--- Given records ---

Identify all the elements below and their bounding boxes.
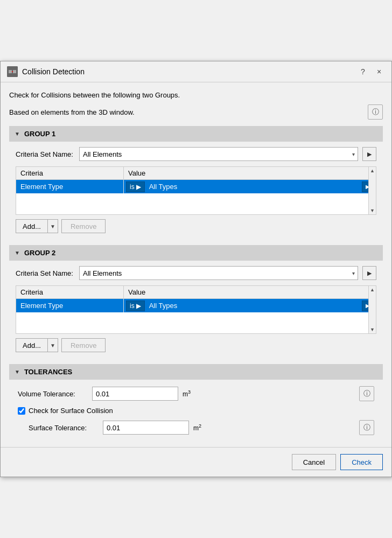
volume-tolerance-input[interactable]	[92, 387, 178, 401]
group1-add-button[interactable]: Add...	[16, 219, 47, 233]
group2-criteria-set-dropdown-wrapper: All Elements ▾	[79, 266, 358, 280]
info-text: Based on elements from the 3D window.	[9, 108, 135, 116]
group1-body: Criteria Set Name: All Elements ▾ ▶ Crit…	[9, 142, 383, 245]
group1-table-body: Element Type is ▶ All Types ▶	[16, 180, 376, 193]
help-button[interactable]: ?	[357, 66, 369, 78]
check-button[interactable]: Check	[340, 454, 383, 470]
group1-row-value: is ▶ All Types ▶	[124, 180, 376, 193]
group2-body: Criteria Set Name: All Elements ▾ ▶ Crit…	[9, 261, 383, 364]
surface-tolerance-input[interactable]	[103, 421, 189, 435]
volume-info-icon: ⓘ	[363, 389, 370, 399]
group1-criteria-set-label: Criteria Set Name:	[16, 150, 75, 158]
tolerances-body: Volume Tolerance: m3 ⓘ Check for Surface…	[9, 380, 383, 447]
group2-title: GROUP 2	[24, 249, 55, 257]
group2-table-header: Criteria Value	[16, 286, 376, 299]
group2-remove-button[interactable]: Remove	[61, 338, 106, 352]
group2-criteria-set-select[interactable]: All Elements	[79, 266, 358, 280]
surface-collision-checkbox-row: Check for Surface Collision	[18, 407, 374, 415]
group2-scroll-down-icon[interactable]: ▼	[370, 327, 375, 332]
info-row: Based on elements from the 3D window. ⓘ	[9, 104, 383, 120]
group2-row-criteria: Element Type	[16, 299, 124, 312]
group1-criteria-set-row: Criteria Set Name: All Elements ▾ ▶	[16, 147, 376, 161]
surface-tolerance-row: Surface Tolerance: m2 ⓘ	[18, 420, 374, 435]
title-bar: Collision Detection ? ×	[1, 61, 391, 82]
info-button[interactable]: ⓘ	[368, 104, 383, 120]
group2-add-remove-row: Add... ▼ Remove	[16, 338, 376, 352]
group2-header: ▼ GROUP 2	[9, 245, 383, 261]
volume-info-button[interactable]: ⓘ	[359, 386, 374, 401]
title-bar-left: Collision Detection	[7, 66, 85, 77]
group1-remove-button[interactable]: Remove	[61, 219, 106, 233]
dialog-footer: Cancel Check	[1, 447, 391, 477]
group1-add-btn-wrapper: Add... ▼	[16, 219, 58, 233]
group1-header: ▼ GROUP 1	[9, 126, 383, 142]
group1-add-dropdown-button[interactable]: ▼	[47, 219, 58, 233]
svg-rect-2	[13, 70, 16, 73]
group1-criteria-set-dropdown-wrapper: All Elements ▾	[79, 147, 358, 161]
group2-col-value-header: Value	[124, 286, 376, 298]
group2-row-value-text: All Types	[147, 302, 360, 310]
group2-criteria-set-row: Criteria Set Name: All Elements ▾ ▶	[16, 266, 376, 280]
group1-col-criteria-header: Criteria	[16, 167, 124, 179]
group1-row-criteria: Element Type	[16, 180, 124, 193]
group1-scroll-down-icon[interactable]: ▼	[370, 208, 375, 213]
group2-criteria-set-nav-button[interactable]: ▶	[362, 266, 376, 280]
dialog-title: Collision Detection	[22, 67, 85, 76]
volume-tolerance-row: Volume Tolerance: m3 ⓘ	[18, 386, 374, 401]
group2-operator-arrow-icon: ▶	[136, 302, 141, 310]
surface-info-icon: ⓘ	[363, 423, 370, 432]
tolerances-title: TOLERANCES	[24, 368, 72, 376]
collision-detection-dialog: Collision Detection ? × Check for Collis…	[0, 61, 392, 477]
group1-nav-arrow-icon: ▶	[367, 151, 372, 158]
app-icon	[7, 66, 18, 77]
surface-collision-label: Check for Surface Collision	[29, 407, 113, 415]
group1-operator-button[interactable]: is ▶	[126, 181, 145, 192]
group1-operator-arrow-icon: ▶	[136, 183, 141, 191]
group2-scrollbar: ▲ ▼	[368, 286, 376, 333]
group1-criteria-set-select[interactable]: All Elements	[79, 147, 358, 161]
group1-table-row[interactable]: Element Type is ▶ All Types ▶	[16, 180, 376, 193]
group2-collapse-arrow[interactable]: ▼	[15, 250, 20, 256]
group1-add-remove-row: Add... ▼ Remove	[16, 219, 376, 233]
cancel-button[interactable]: Cancel	[292, 454, 336, 470]
volume-tolerance-label: Volume Tolerance:	[18, 390, 88, 398]
description-text: Check for Collisions between the followi…	[9, 91, 383, 99]
surface-info-button[interactable]: ⓘ	[359, 420, 374, 435]
group2-table-body: Element Type is ▶ All Types ▶	[16, 299, 376, 312]
group1-criteria-table: Criteria Value Element Type is ▶ All Typ…	[16, 166, 376, 215]
tolerances-collapse-arrow[interactable]: ▼	[15, 369, 20, 375]
group1-operator-text: is	[130, 183, 135, 191]
group2-add-button[interactable]: Add...	[16, 338, 47, 352]
group2-row-value: is ▶ All Types ▶	[124, 299, 376, 312]
group1-add-dropdown-arrow-icon: ▼	[50, 223, 55, 229]
group2-add-dropdown-button[interactable]: ▼	[47, 338, 58, 352]
volume-unit-text: m3	[183, 389, 191, 398]
group1-row-value-text: All Types	[147, 183, 360, 191]
group1-table-header: Criteria Value	[16, 167, 376, 180]
group2-scroll-up-icon[interactable]: ▲	[370, 287, 375, 292]
group2-add-btn-wrapper: Add... ▼	[16, 338, 58, 352]
group1-col-value-header: Value	[124, 167, 376, 179]
group2-table-row[interactable]: Element Type is ▶ All Types ▶	[16, 299, 376, 312]
info-icon: ⓘ	[372, 107, 379, 117]
dialog-content: Check for Collisions between the followi…	[1, 82, 391, 447]
group1-scrollbar: ▲ ▼	[368, 167, 376, 214]
group2-col-criteria-header: Criteria	[16, 286, 124, 298]
group2-operator-text: is	[130, 302, 135, 310]
group1-collapse-arrow[interactable]: ▼	[15, 131, 20, 137]
svg-rect-1	[9, 70, 12, 73]
close-button[interactable]: ×	[373, 66, 385, 78]
group2-nav-arrow-icon: ▶	[367, 270, 372, 277]
group2-criteria-set-label: Criteria Set Name:	[16, 269, 75, 277]
group2-criteria-table: Criteria Value Element Type is ▶ All Typ…	[16, 285, 376, 334]
group1-criteria-set-nav-button[interactable]: ▶	[362, 147, 376, 161]
surface-tolerance-label: Surface Tolerance:	[29, 424, 99, 432]
group2-add-dropdown-arrow-icon: ▼	[50, 343, 55, 348]
group1-title: GROUP 1	[24, 130, 55, 138]
group2-operator-button[interactable]: is ▶	[126, 301, 145, 311]
surface-collision-checkbox[interactable]	[18, 407, 25, 415]
tolerances-header: ▼ TOLERANCES	[9, 364, 383, 380]
group1-scroll-up-icon[interactable]: ▲	[370, 168, 375, 173]
surface-unit-text: m2	[193, 423, 201, 432]
title-bar-controls: ? ×	[357, 66, 385, 78]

--- What is being asked ---
The entries above need to be output again in full, exactly, and without pictures.

--- Written response ---
Identify all the elements below and their bounding boxes.
volume-tolerance-input[interactable]	[92, 387, 178, 401]
group1-add-button[interactable]: Add...	[16, 219, 47, 233]
group2-criteria-set-dropdown-wrapper: All Elements ▾	[79, 266, 358, 280]
info-text: Based on elements from the 3D window.	[9, 108, 135, 116]
group1-body: Criteria Set Name: All Elements ▾ ▶ Crit…	[9, 142, 383, 245]
group1-table-body: Element Type is ▶ All Types ▶	[16, 180, 376, 193]
help-button[interactable]: ?	[357, 66, 369, 78]
check-button[interactable]: Check	[340, 454, 383, 470]
group1-row-value: is ▶ All Types ▶	[124, 180, 376, 193]
group2-body: Criteria Set Name: All Elements ▾ ▶ Crit…	[9, 261, 383, 364]
surface-tolerance-input[interactable]	[103, 421, 189, 435]
volume-info-icon: ⓘ	[363, 389, 370, 399]
group1-criteria-set-label: Criteria Set Name:	[16, 150, 75, 158]
tolerances-body: Volume Tolerance: m3 ⓘ Check for Surface…	[9, 380, 383, 447]
group2-title: GROUP 2	[24, 249, 55, 257]
group2-table-header: Criteria Value	[16, 286, 376, 299]
group2-remove-button[interactable]: Remove	[61, 338, 106, 352]
group2-criteria-set-select[interactable]: All Elements	[79, 266, 358, 280]
surface-collision-checkbox-row: Check for Surface Collision	[18, 407, 374, 415]
group2-scroll-down-icon[interactable]: ▼	[370, 327, 375, 332]
info-row: Based on elements from the 3D window. ⓘ	[9, 104, 383, 120]
group2-row-criteria: Element Type	[16, 299, 124, 312]
group1-criteria-set-row: Criteria Set Name: All Elements ▾ ▶	[16, 147, 376, 161]
surface-tolerance-row: Surface Tolerance: m2 ⓘ	[18, 420, 374, 435]
title-bar: Collision Detection ? ×	[1, 61, 391, 82]
info-button[interactable]: ⓘ	[368, 104, 383, 120]
group2-add-remove-row: Add... ▼ Remove	[16, 338, 376, 352]
group2-header: ▼ GROUP 2	[9, 245, 383, 261]
volume-info-button[interactable]: ⓘ	[359, 386, 374, 401]
title-bar-left: Collision Detection	[7, 66, 85, 77]
group1-remove-button[interactable]: Remove	[61, 219, 106, 233]
dialog-footer: Cancel Check	[1, 447, 391, 477]
group1-add-btn-wrapper: Add... ▼	[16, 219, 58, 233]
group1-header: ▼ GROUP 1	[9, 126, 383, 142]
group1-add-dropdown-button[interactable]: ▼	[47, 219, 58, 233]
svg-rect-2	[13, 70, 16, 73]
group1-criteria-set-dropdown-wrapper: All Elements ▾	[79, 147, 358, 161]
group2-col-value-header: Value	[124, 286, 376, 298]
group2-row-value-text: All Types	[147, 302, 360, 310]
group2-criteria-set-row: Criteria Set Name: All Elements ▾ ▶	[16, 266, 376, 280]
group1-col-criteria-header: Criteria	[16, 167, 124, 179]
group1-row-criteria: Element Type	[16, 180, 124, 193]
group1-scroll-down-icon[interactable]: ▼	[370, 208, 375, 213]
group2-criteria-set-nav-button[interactable]: ▶	[362, 266, 376, 280]
dialog-title: Collision Detection	[22, 67, 85, 76]
volume-tolerance-row: Volume Tolerance: m3 ⓘ	[18, 386, 374, 401]
group2-operator-arrow-icon: ▶	[136, 302, 141, 310]
surface-info-icon: ⓘ	[363, 423, 370, 432]
tolerances-title: TOLERANCES	[24, 368, 72, 376]
collision-detection-dialog: Collision Detection ? × Check for Collis…	[0, 61, 392, 477]
group1-nav-arrow-icon: ▶	[367, 151, 372, 158]
app-icon	[7, 66, 18, 77]
surface-collision-label: Check for Surface Collision	[29, 407, 113, 415]
group1-operator-button[interactable]: is ▶	[126, 181, 145, 192]
group1-operator-arrow-icon: ▶	[136, 183, 141, 191]
group2-scrollbar: ▲ ▼	[368, 286, 376, 333]
group1-criteria-set-select[interactable]: All Elements	[79, 147, 358, 161]
group1-table-row[interactable]: Element Type is ▶ All Types ▶	[16, 180, 376, 193]
group2-collapse-arrow[interactable]: ▼	[15, 250, 20, 256]
group1-add-remove-row: Add... ▼ Remove	[16, 219, 376, 233]
cancel-button[interactable]: Cancel	[292, 454, 336, 470]
volume-tolerance-label: Volume Tolerance:	[18, 390, 88, 398]
description-text: Check for Collisions between the followi…	[9, 91, 383, 99]
surface-info-button[interactable]: ⓘ	[359, 420, 374, 435]
group2-table-body: Element Type is ▶ All Types ▶	[16, 299, 376, 312]
group1-criteria-table: Criteria Value Element Type is ▶ All Typ…	[16, 166, 376, 215]
tolerances-collapse-arrow[interactable]: ▼	[15, 369, 20, 375]
group1-operator-text: is	[130, 183, 135, 191]
group2-add-button[interactable]: Add...	[16, 338, 47, 352]
group2-row-value: is ▶ All Types ▶	[124, 299, 376, 312]
group1-add-dropdown-arrow-icon: ▼	[50, 223, 55, 229]
group2-add-dropdown-button[interactable]: ▼	[47, 338, 58, 352]
volume-unit-text: m3	[183, 389, 191, 398]
group1-row-value-text: All Types	[147, 183, 360, 191]
group1-table-header: Criteria Value	[16, 167, 376, 180]
group2-scroll-up-icon[interactable]: ▲	[370, 287, 375, 292]
group2-add-btn-wrapper: Add... ▼	[16, 338, 58, 352]
group1-col-value-header: Value	[124, 167, 376, 179]
group2-table-row[interactable]: Element Type is ▶ All Types ▶	[16, 299, 376, 312]
info-icon: ⓘ	[372, 107, 379, 117]
dialog-content: Check for Collisions between the followi…	[1, 82, 391, 447]
group1-scrollbar: ▲ ▼	[368, 167, 376, 214]
group2-col-criteria-header: Criteria	[16, 286, 124, 298]
group2-operator-text: is	[130, 302, 135, 310]
group1-collapse-arrow[interactable]: ▼	[15, 131, 20, 137]
svg-rect-1	[9, 70, 12, 73]
close-button[interactable]: ×	[373, 66, 385, 78]
group2-nav-arrow-icon: ▶	[367, 270, 372, 277]
group2-criteria-set-label: Criteria Set Name:	[16, 269, 75, 277]
group2-criteria-table: Criteria Value Element Type is ▶ All Typ…	[16, 285, 376, 334]
group1-criteria-set-nav-button[interactable]: ▶	[362, 147, 376, 161]
surface-tolerance-label: Surface Tolerance:	[29, 424, 99, 432]
group2-add-dropdown-arrow-icon: ▼	[50, 343, 55, 348]
group1-title: GROUP 1	[24, 130, 55, 138]
group2-operator-button[interactable]: is ▶	[126, 301, 145, 311]
surface-collision-checkbox[interactable]	[18, 407, 25, 415]
tolerances-header: ▼ TOLERANCES	[9, 364, 383, 380]
group1-scroll-up-icon[interactable]: ▲	[370, 168, 375, 173]
surface-unit-text: m2	[193, 423, 201, 432]
title-bar-controls: ? ×	[357, 66, 385, 78]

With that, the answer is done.